I'm building a Stuart 10V using a local vo-tech shop for the machinery and my basement shop for drilling, filing, fitting, and assembly. The class costs $170 for twelve weeks, so two and one half hours of machine time each week works out to $5.67/hr. to "rent" the shop. Of course, I'm not alone in the shop, but there is an 8' shear (1/4" cap.), manual bending brake (4'), rolling mill, vertical mill, South Bend 16" lathe, 24" metal band saw, a 12" horizontal band saw, punch press, arbor press, and about a dozen industrial-strength (440v) welders (GMAW, GTAW, and SMAW).

Another benefit is the huge pile of scrap material available at no extra cost. Since I ruined the cast iron bar that came in the Stuart kit, I quickly found a piece of 1 3/8" mild steel rod as a replacement. Much better than buying a three foot length from my supplier, when I only need 1/2".
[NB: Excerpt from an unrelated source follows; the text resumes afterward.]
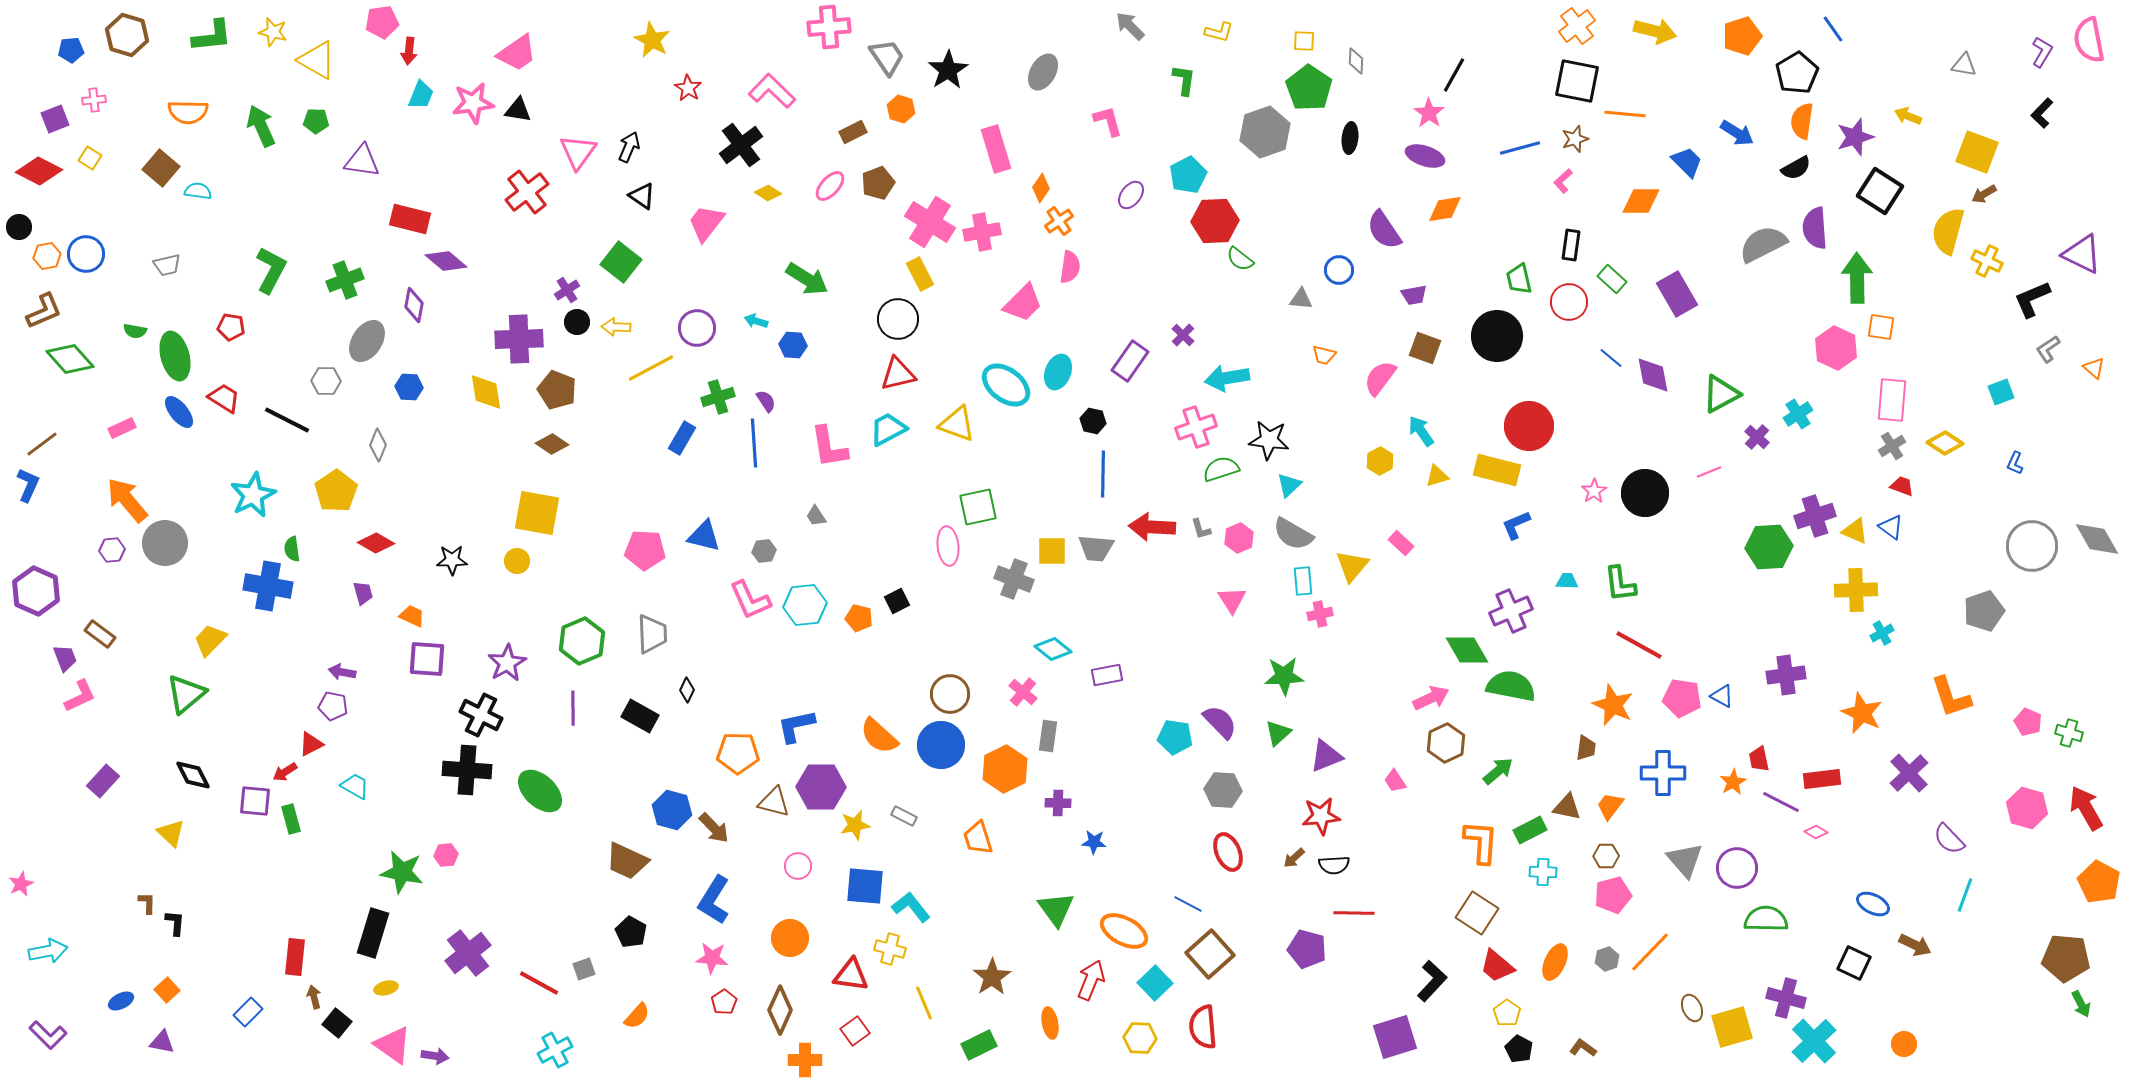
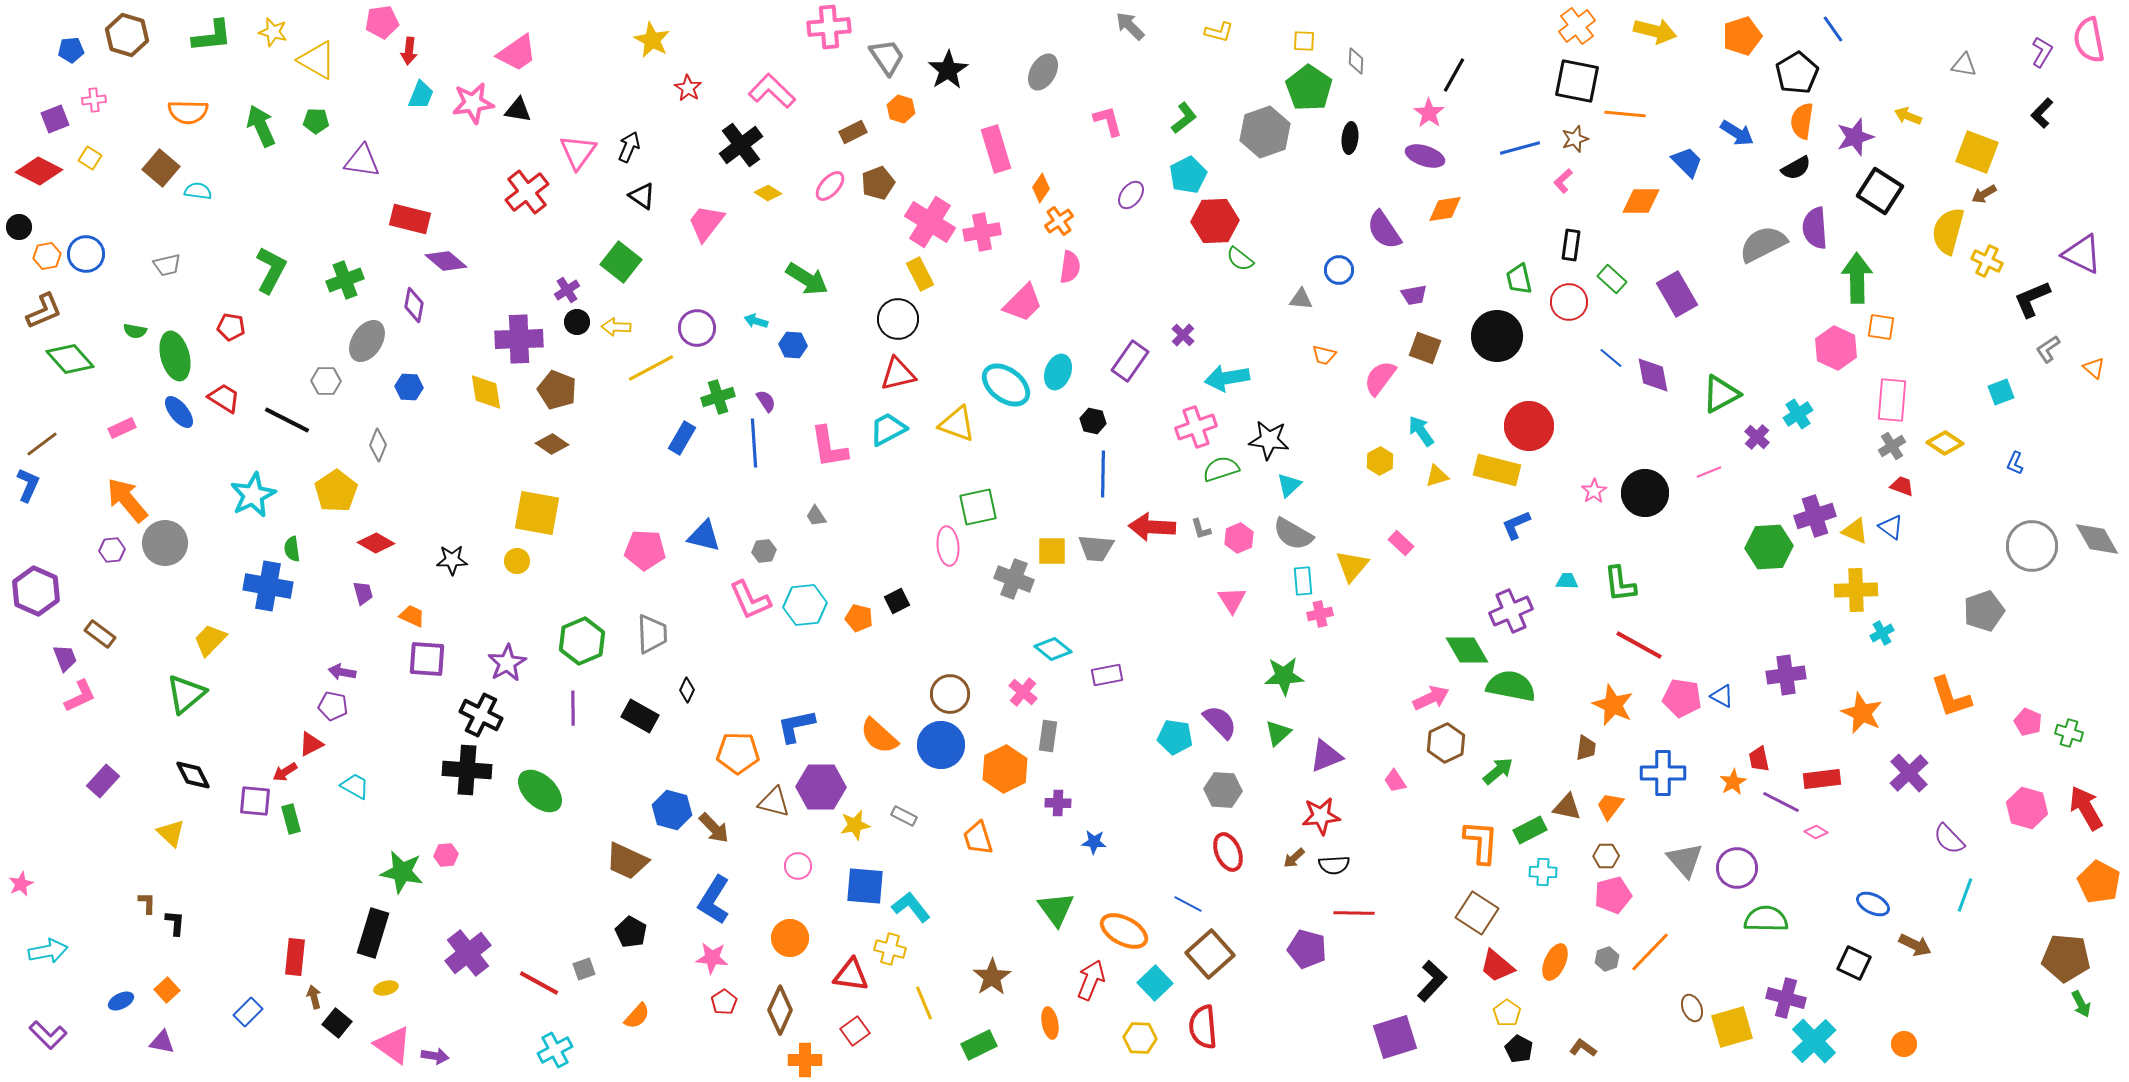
green L-shape at (1184, 80): moved 38 px down; rotated 44 degrees clockwise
I'd recommend that anyone look at this kind of facility in their area.

Dorsey


----------



## rake60 (Dec 12, 2008)

Welcome to HMEM Dorsey

Rick


----------



## Maryak (Dec 13, 2008)

Dorsey,

Welcome to our forum 
	

	
	
		
		

		
			





Best Regards
Bob


----------



## Tin Falcon (Dec 13, 2008)

Welcome
What part of Jersey are you from?
Do you know about Cabin fever? Are you planning on attending?
Tin


----------



## Brass_Machine (Dec 13, 2008)

Cool, somebody else from Jersey!

Welcome to the club.

Eric


----------



## Propforward (Dec 27, 2008)

That's cool dorsey - good idea, might as well make use of the machinery if it's available that way!


----------



## Metal Mickey (Dec 28, 2008)

Welcome, welcome welcome. Look forward to seeing some of your work. Metal Mickey...


----------